3: Developing and enabling the cultural shift needed in the new SAM business model
The COE is an essential unit for driving the cultural shift mentioned above. To do this they need to be the expert in the strategic account management world and dedicated to driving this journey. They are part of the strategy and lead the operational steps from outlining the vision/ mission to creating business processes, building the structure, outlining the desired competencies and equipping the SAMs.
They should be instrumental in selecting the account team and extended teams as well as the departmental point of contact. These points of contact are technical expert providing part time support for specific topics. The COE team is the one responsible for identifying champions who understand the SAM journey and purpose and who have the right mindset and willingness to be part of the transformation. Being SAM experts, it is critical for members of the COE to work with groups like human resources and line managers to define role profile, competencies and traits needed to be successful in the role. Finding those individuals with the right mindset, passion, and the resiliency to drive change will be a catalyst for the Strategic account organization’s success. For strategic account management success, mindset, talent and traits are more important than past roles experience. It is a combination of mindsets, experience and skills that create the right SAM.

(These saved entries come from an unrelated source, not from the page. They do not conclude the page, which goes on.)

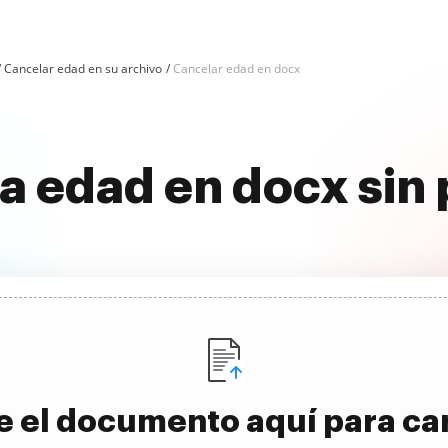
Cancelar edad en su archivo
Cancelar edad en docx
la edad en docx sin
e el documento aquí para ca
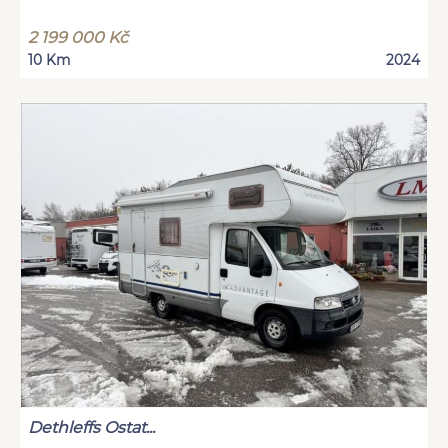
2 199 000 Kč
10 Km
2024
Dethleffs Ostat...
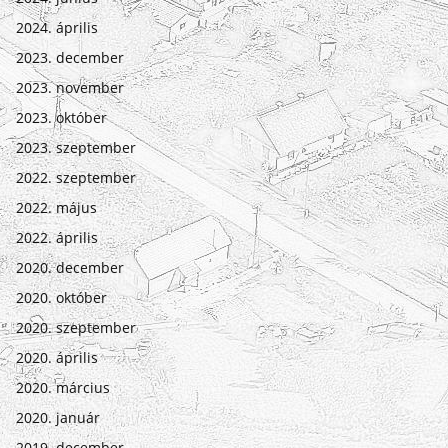
2024. április
2023. december
2023. november
2023. október
2023. szeptember
2022. szeptember
2022. május
2022. április
2020. december
2020. október
2020. szeptember
2020. április
2020. március
2020. január
2019. december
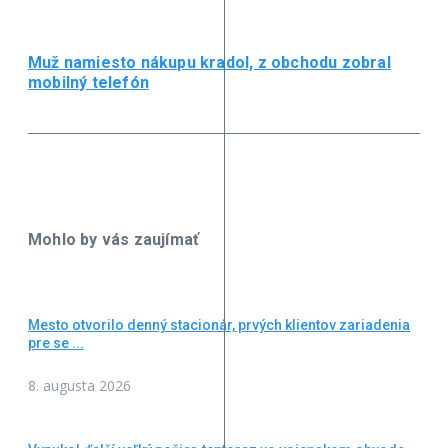
Muž namiesto nákupu kradol, z obchodu zobral
mobilný telefón
Mohlo by vás zaujímať
Mesto otvorilo denný stacionár, prvých klientov zariadenia
pre se ...
8. augusta 2026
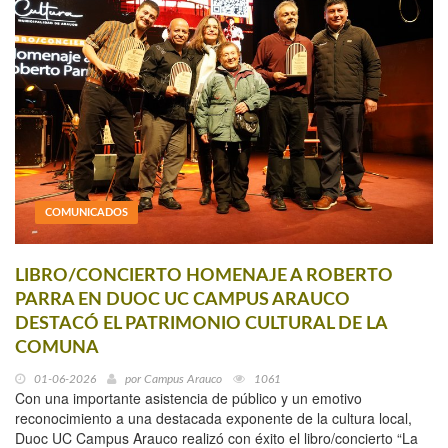
COMUNICADOS
LIBRO/CONCIERTO HOMENAJE A ROBERTO
PARRA EN DUOC UC CAMPUS ARAUCO
DESTACÓ EL PATRIMONIO CULTURAL DE LA
COMUNA
01-06-2026
por
Campus Arauco
1061
Con una importante asistencia de público y un emotivo
reconocimiento a una destacada exponente de la cultura local,
Duoc UC Campus Arauco realizó con éxito el libro/concierto “La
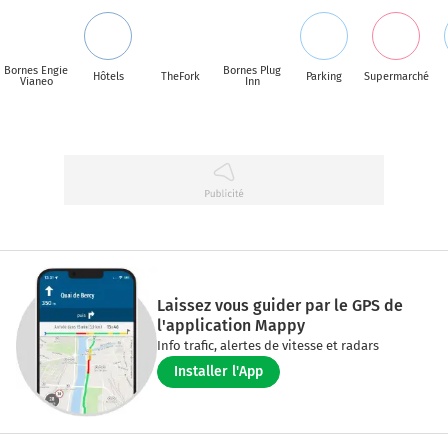
Bornes Engie
Bornes Plug
Hôtels
TheFork
Parking
Supermarché
Vianeo
Inn
Laissez vous guider par le GPS de
l'application Mappy
Info trafic, alertes de vitesse et radars
Installer l'App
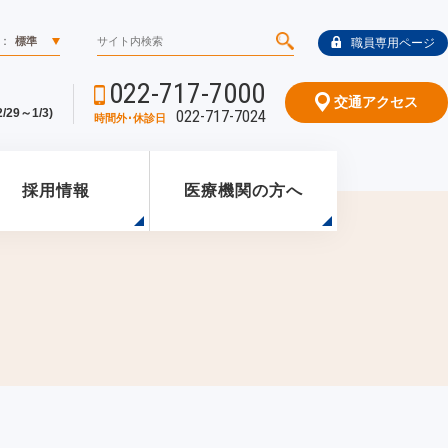
：
標準
職員専用ページ
022-717-7000
交通アクセス
29～1/3)
022-717-7024
時間外･休診日
採用情報
医療機関の方へ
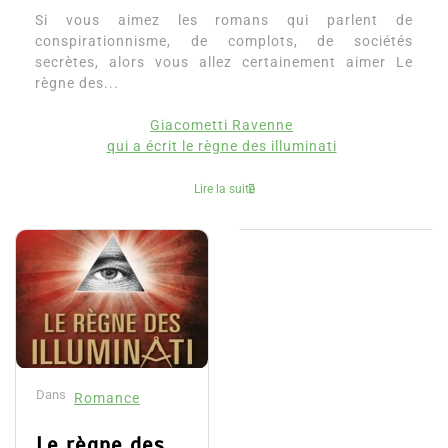
Si vous aimez les romans qui parlent de
conspirationnisme, de complots, de sociétés
secrètes, alors vous allez certainement aimer Le
règne des...
Giacometti Ravenne
qui a écrit le règne des illuminati
Lire la suite
Dans
Romance
Le règne des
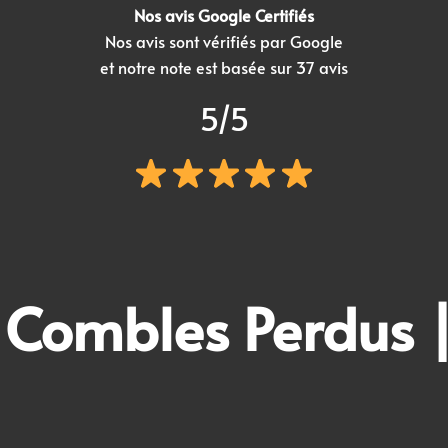
Nos avis Google Certifiés
Nos avis sont vérifiés par Google
et notre note est basée sur 37 avis
5/5
s
Combles Perdus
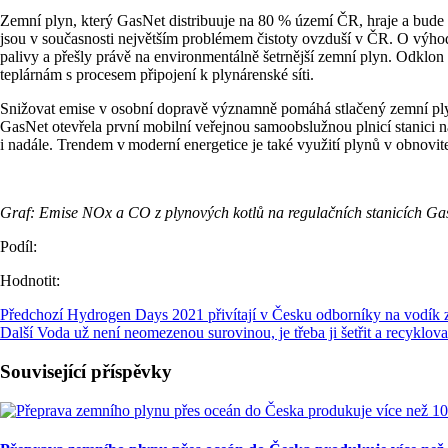
Zemní plyn, který GasNet distribuuje na 80 % území ČR, hraje a bude hr
jsou v současnosti největším problémem čistoty ovzduší v ČR. O výhodá
palivy a přešly právě na environmentálně šetrnější zemní plyn. Odklon 
teplárnám s procesem připojení k plynárenské síti.
Snižovat emise v osobní dopravě významně pomáhá stlačený zemní plyn
GasNet otevřela první mobilní veřejnou samoobslužnou plnicí stanici 
i nadále. Trendem v moderní energetice je také využití plynů v obnovi
Graf: Emise NOx a CO z plynových kotlů na regulačních stanicích Ga
Podíl:
Hodnotit:
Předchozí
Hydrogen Days 2021 přivítají v Česku odborníky na vodík z
Další
Voda už není neomezenou surovinou, je třeba ji šetřit a recyklo
Související příspěvky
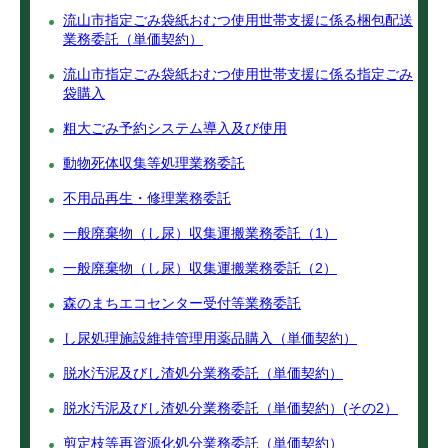
流山市指定ごみ袋紙おむつ使用世帯支援に係る梱包配送
業務委託（単価契約）
流山市指定ごみ袋紙おむつ使用世帯支援に係る指定ごみ
袋購入
粗大ごみ予約システム導入及び使用
動物死体収集等処理業務委託
不用品再生・修理業務委託
一般廃棄物（し尿）収集運搬業務委託（1）
一般廃棄物（し尿）収集運搬業務委託（2）
森のまちエコセンター受付等業務委託
し尿処理施設維持管理用薬品購入（単価契約）
脱水汚泥及びし渣処分業務委託（単価契約）
脱水汚泥及びし渣処分業務委託（単価契約）(その2）
剪定枝等再資源化処分業務委託（単価契約）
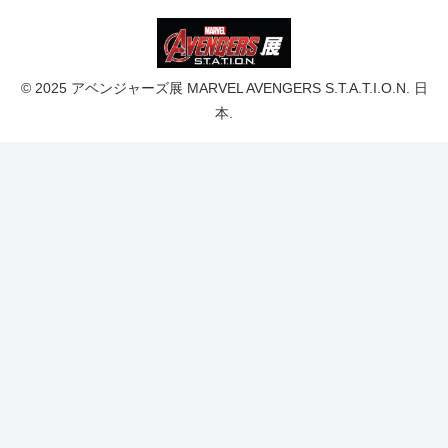
© 2025 アベンジャーズ展 MARVEL AVENGERS S.T.A.T.I.O.N. 日
本.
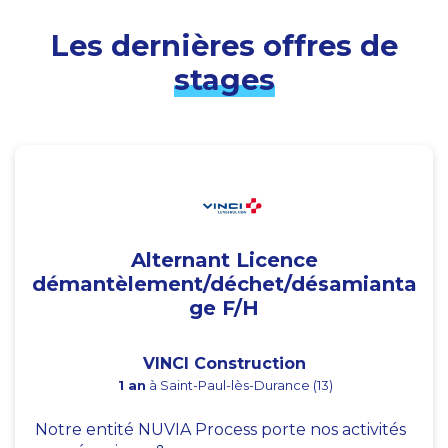
Les dernières offres de
stages
Alternant Licence
démantèlement/déchet/désamianta
ge F/H
VINCI Construction
1 an
à Saint-Paul-lès-Durance (13)
Notre entité NUVIA Process porte nos activités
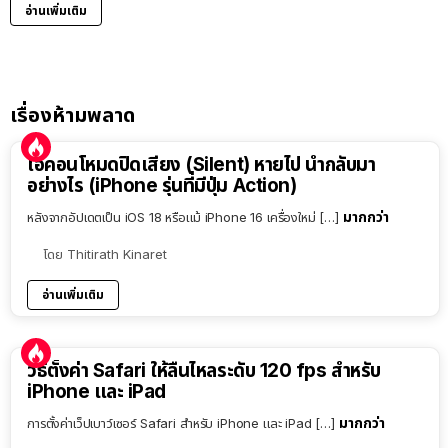
อ่านเพิ่มเติม
เรื่องห้ามพลาด
ไอคอนโหมดปิดเสียง (Silent) หายไป นำกลับมา
อย่างไร (iPhone รุ่นที่มีปุ่ม Action)
มากกว่า
หลังจากอัปเดตเป็น iOS 18 หรือแม้ iPhone 16 เครื่องใหม่ […]
โดย
Thitirath Kinaret
อ่านเพิ่มเติม
วิธีตั้งค่า Safari ให้ลื่นไหลระดับ 120 fps สำหรับ
iPhone และ iPad
มากกว่า
การตั้งค่าเว็ปเบาว์เซอร์ Safari สำหรับ iPhone และ iPad […]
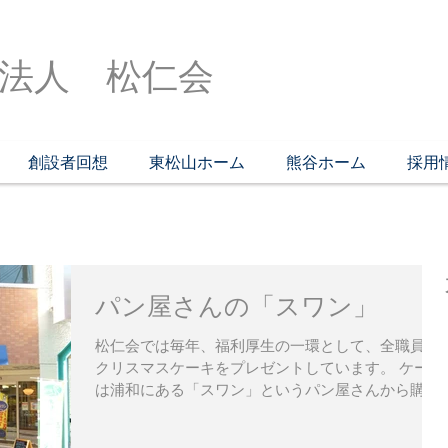
法人 松仁会
創設者回想
東松山ホーム
熊谷ホーム
採用
パン屋さんの「スワン」
松仁会では毎年、福利厚生の一環として、全職員に
クリスマスケーキをプレゼントしています。 ケーキ
は浦和にある「スワン」というパン屋さんから購入
しています。 日本全国にある「スワン」というパン
屋さんは、あの宅急便「クロネコヤマト」の社長さ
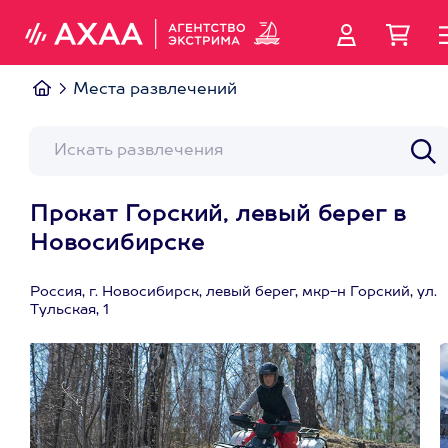
Места развлечений
Прокат Горский, левый берег в
Новосибирске
Россия, г. Новосибирск, левый берег, мкр-н Горский, ул.
Тульская, 1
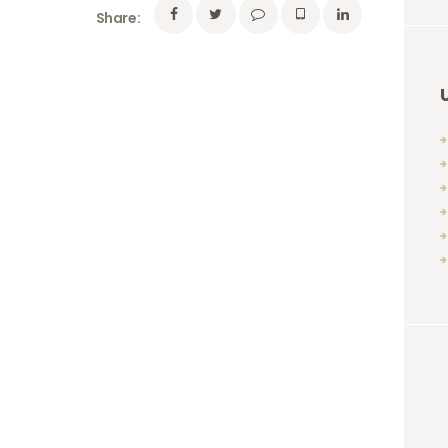
Share:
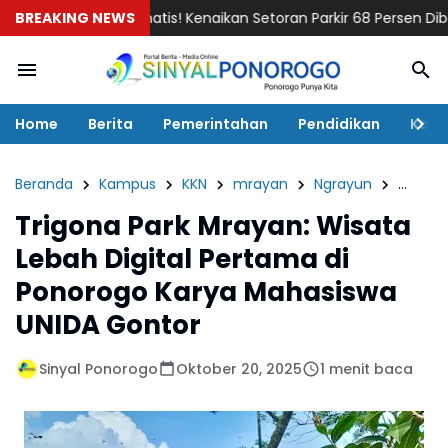
BREAKING NEWS
Dramatis! Kenaikan Setoran Parkir 68 Persen Dibatalkan, J
Home
Berita
Pemerintahan
Pendidikan
Kaba
Beranda
Kampus
KKN
mrayan
Ngrayun
Sinyal
Trigona Park Mrayan: Wisata
Lebah Digital Pertama di
Ponorogo Karya Mahasiswa
UNIDA Gontor
Sinyal Ponorogo
Oktober 20, 2025
1 menit baca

Clients tell us that, in most cases, their internal organizations are more challenging to navigate than their customer organizations and often present sthe most significant barriers to action and partnership with strategic accounts.
The COE can certainly help and be accountable to break these internal silos by providing an aligned business process and communication. They need to drive the Passion/resilience to think outside-in for revenue generation. Being a centralized expert group, they can work across units to align matrix and complex organizations to the strategic accounts that have been identified in providing change management, business process and strategic account toolbox for an aligned way of working.
In leading the cultural shift, the COE can then establish the mid to long term roadmap and next steps of the journey. They can prioritize what needs to be done, from aligning business leaders, upskilling the strategic account managers to providing an aligned integrated business process.